Комментарий |

Последняя гонка Володи Еникеева

Hачало

Окончание

На вольном Пестовском просторе в ожидании начала гонки галсами
ходили полсотни разноцветных яхт. На одних яхтах весело
перекрикивались юноши и девушки, на других серьёзно рулили
неулыбчивые дяди, на третьи были одни женщины.

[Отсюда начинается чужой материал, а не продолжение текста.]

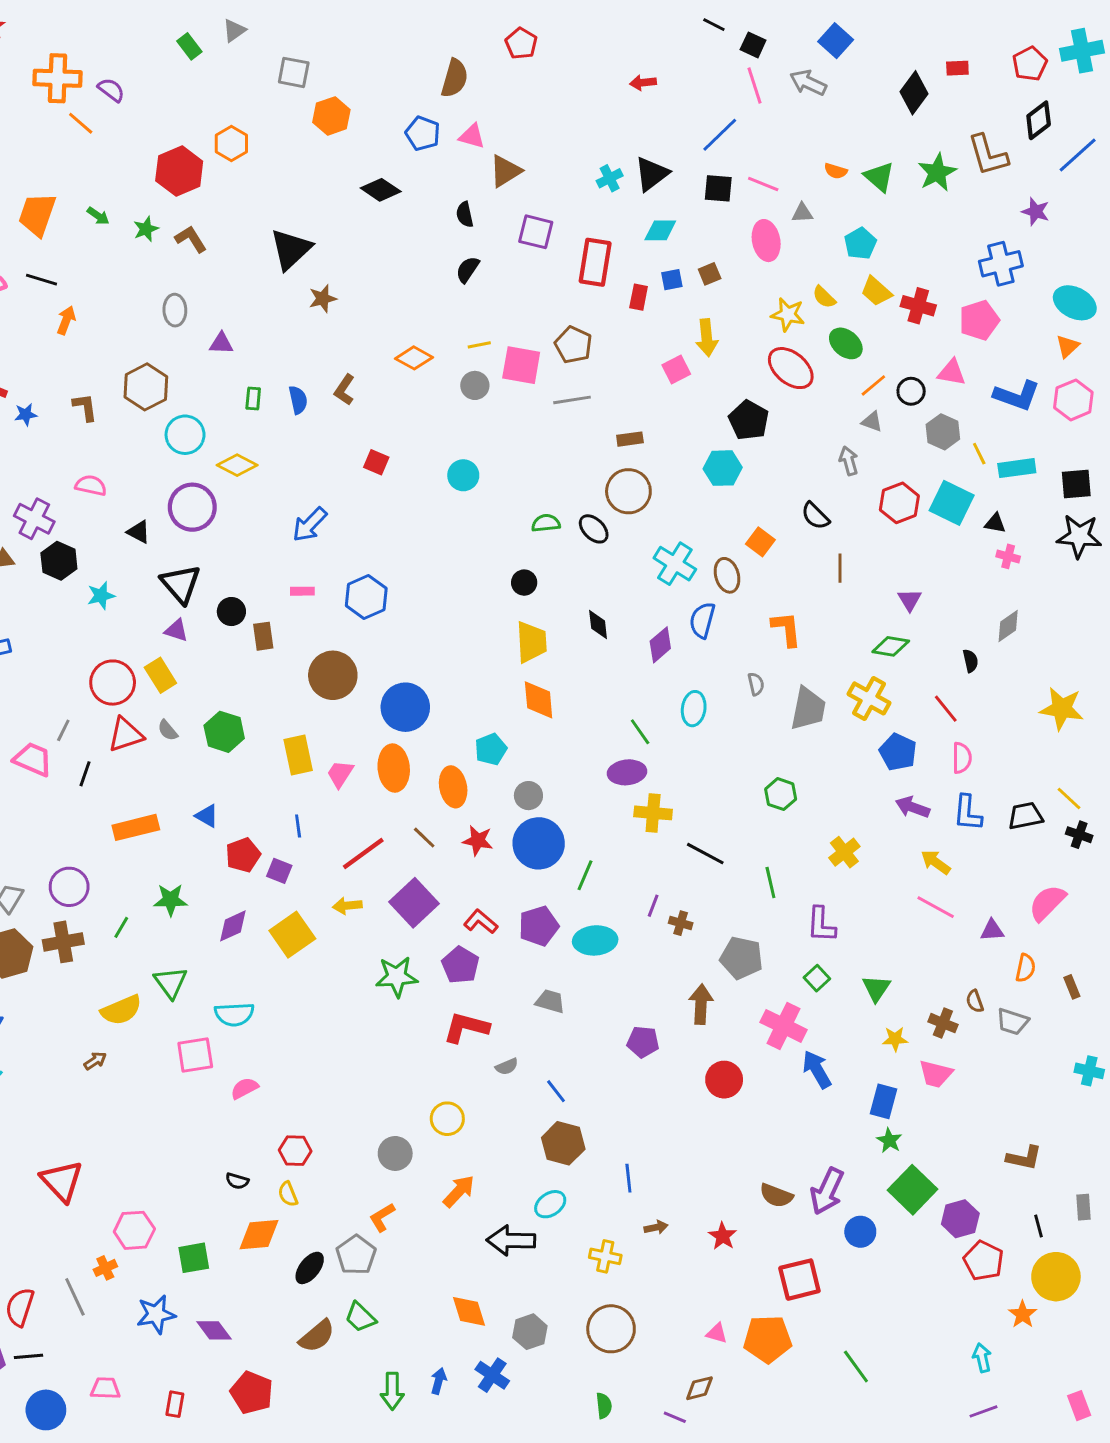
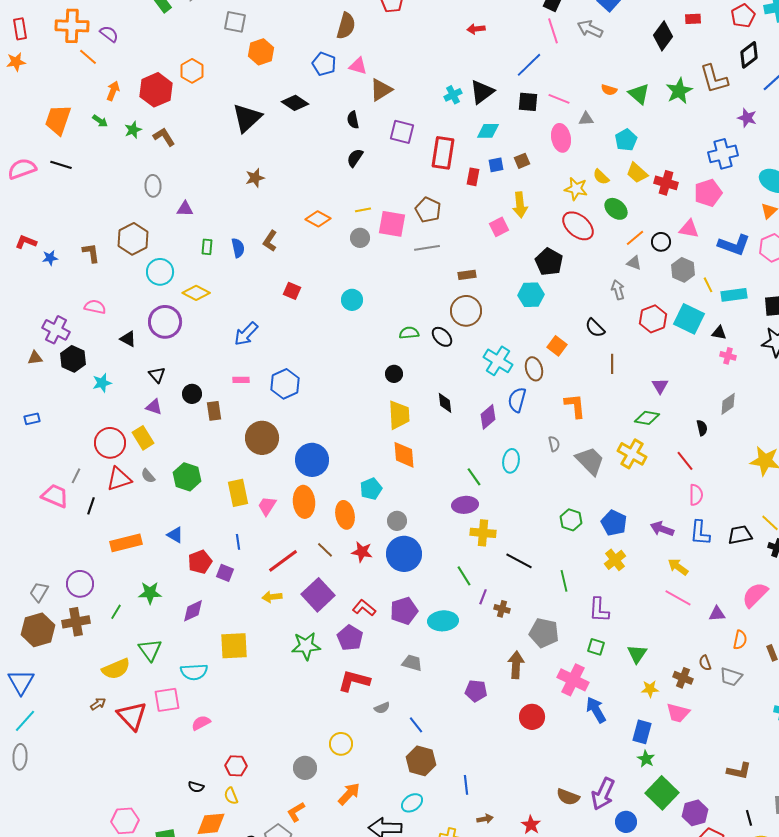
black triangle: (291, 249) -> (247, 118), moved
orange arrow: (66, 320) -> (113, 91), moved
black triangle: (181, 584) -> (157, 375), size x0.6
gray trapezoid: (808, 709) -> (590, 461), turned -56
blue pentagon: (898, 752) -> (614, 523), moved
green line: (585, 875) -> (464, 576), moved, turned -55
yellow square: (292, 935) -> (234, 646), moved, turned 32
green square: (817, 978) -> (596, 647), turned -30
red triangle: (62, 1181) -> (132, 716), moved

Вдали от берега дрейфовал судейский катер. В мегафон отдавались
какие-то распоряжения о подготовке регаты, но Дима не понимал ни
слова. Он слушал Володю. А Володя внезапно приободрился,
посвежел и помолодел лицом.

– Так, ты будешь матросом, мне матрос нужен на гонку, даже два
матроса: ты и Рита.

– А я думал, я с берега буду смотреть.

– С какого на буки-веди-глаголь-добро берега? Я же тебе русским
языком говорю, что мне матрос нужен! Вот, здрасьте, дайте пять
рублей на постройку кораблей! Твоё место на юте, а не в
каюте, вот тебе две утки, а не проститутки, лучше воробей в руке,
чем утка под кроватью – понял?

– Понял.

– А Рита-яхта-не-корыто – её место на баке возле чумной собаки,
подчеплять спинакер, а не коммукакер! А твоя задача – набивать
тали, не те, которые ниже талии и зовутся гениталии, а те,
что с бортов держат мачту, как гордый фаллический символ! Хоть
он и металлический, а всё равно – фаллический. Перед
поворотом всё отдаёшь, что у тебя есть, после поворота – всё
отнимаешь, в смысле – набиваешь. Тяни руками сколько можешь, фал
крепишь на утку, а не на фаллос, потом добиваешь шкертом
через юферс, а не через тухес! Осознал? Поехали! – вдруг
страшно прокричал Ениикеев,

Яхта, до того момента тихая и неслышная на мелкой озёрной волне, как
проснулась. Она поймала парусом зазевавшийся ветер,
накренилась и пошла рубить носом тяжёлую пресную воду. Парус стал
как каменный.

– Набейте фал! Ещё набейте! – кричал Еникеев. Рита накинула фал на
турачку и рукояткой провернула её два раза.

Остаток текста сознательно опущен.